## Work request
For the entries below, how many lines include the word "demain"? Give the figure and nothing more.
(Records supplied begins)
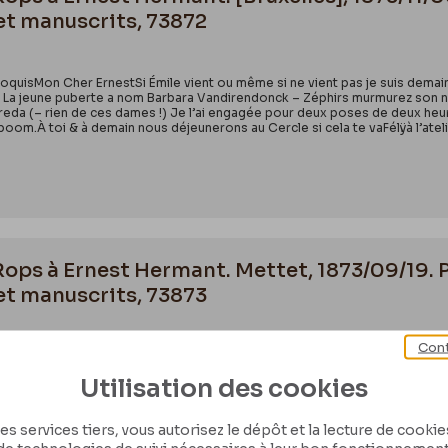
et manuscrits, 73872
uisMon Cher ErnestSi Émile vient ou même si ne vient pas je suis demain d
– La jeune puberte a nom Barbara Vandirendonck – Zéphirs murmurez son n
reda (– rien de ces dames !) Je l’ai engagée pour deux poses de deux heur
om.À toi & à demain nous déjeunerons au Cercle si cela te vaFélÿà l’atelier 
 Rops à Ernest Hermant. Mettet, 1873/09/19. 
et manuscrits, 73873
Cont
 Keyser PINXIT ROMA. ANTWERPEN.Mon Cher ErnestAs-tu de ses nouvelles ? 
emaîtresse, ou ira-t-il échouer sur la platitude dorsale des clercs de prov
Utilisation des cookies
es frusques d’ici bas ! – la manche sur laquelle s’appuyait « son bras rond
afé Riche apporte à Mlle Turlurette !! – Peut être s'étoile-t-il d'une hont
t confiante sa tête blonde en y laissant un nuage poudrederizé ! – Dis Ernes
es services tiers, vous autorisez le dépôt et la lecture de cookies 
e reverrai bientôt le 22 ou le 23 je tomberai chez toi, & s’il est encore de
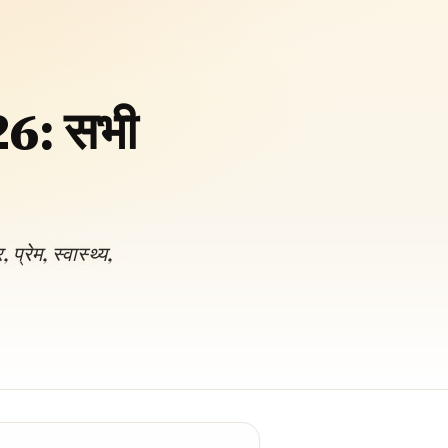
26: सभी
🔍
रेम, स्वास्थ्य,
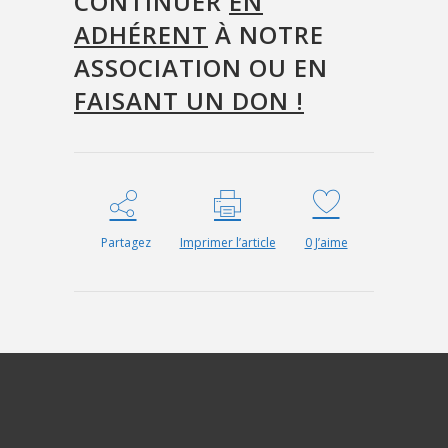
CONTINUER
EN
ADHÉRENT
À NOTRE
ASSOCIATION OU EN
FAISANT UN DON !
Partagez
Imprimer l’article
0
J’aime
(Records supplied ends)
(Records supplied begins)
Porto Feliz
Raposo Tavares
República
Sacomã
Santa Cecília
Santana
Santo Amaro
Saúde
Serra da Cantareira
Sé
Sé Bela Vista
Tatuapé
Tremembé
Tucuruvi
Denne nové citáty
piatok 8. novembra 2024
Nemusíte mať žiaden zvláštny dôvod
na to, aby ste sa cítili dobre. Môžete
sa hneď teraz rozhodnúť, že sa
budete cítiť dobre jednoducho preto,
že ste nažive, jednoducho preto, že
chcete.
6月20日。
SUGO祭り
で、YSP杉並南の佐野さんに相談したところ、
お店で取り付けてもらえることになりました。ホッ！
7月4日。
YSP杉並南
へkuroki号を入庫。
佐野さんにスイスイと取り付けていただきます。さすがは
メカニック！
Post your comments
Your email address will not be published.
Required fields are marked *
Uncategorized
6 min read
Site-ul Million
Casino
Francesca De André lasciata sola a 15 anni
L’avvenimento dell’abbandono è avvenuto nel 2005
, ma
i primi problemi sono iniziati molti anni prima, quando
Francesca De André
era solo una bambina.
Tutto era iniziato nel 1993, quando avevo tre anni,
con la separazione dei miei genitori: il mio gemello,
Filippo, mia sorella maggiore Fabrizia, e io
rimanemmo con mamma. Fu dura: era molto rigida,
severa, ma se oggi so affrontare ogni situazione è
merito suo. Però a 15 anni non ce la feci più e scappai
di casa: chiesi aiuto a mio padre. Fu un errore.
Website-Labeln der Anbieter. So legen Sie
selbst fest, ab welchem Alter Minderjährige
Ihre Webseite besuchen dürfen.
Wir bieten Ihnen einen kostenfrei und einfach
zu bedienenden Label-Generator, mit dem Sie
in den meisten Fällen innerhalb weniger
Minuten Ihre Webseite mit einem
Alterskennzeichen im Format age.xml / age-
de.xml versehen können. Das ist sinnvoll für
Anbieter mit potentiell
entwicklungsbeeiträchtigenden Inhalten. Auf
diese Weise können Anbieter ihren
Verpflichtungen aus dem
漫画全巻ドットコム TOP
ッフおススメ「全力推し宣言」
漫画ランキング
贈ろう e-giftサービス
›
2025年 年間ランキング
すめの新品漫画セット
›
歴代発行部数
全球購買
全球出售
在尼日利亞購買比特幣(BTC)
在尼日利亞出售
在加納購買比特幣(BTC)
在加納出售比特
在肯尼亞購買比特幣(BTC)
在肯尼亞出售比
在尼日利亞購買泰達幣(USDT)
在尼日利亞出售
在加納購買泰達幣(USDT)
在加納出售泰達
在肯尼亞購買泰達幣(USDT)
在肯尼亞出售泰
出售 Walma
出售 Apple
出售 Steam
(Records supplied ends)
## Answer box
2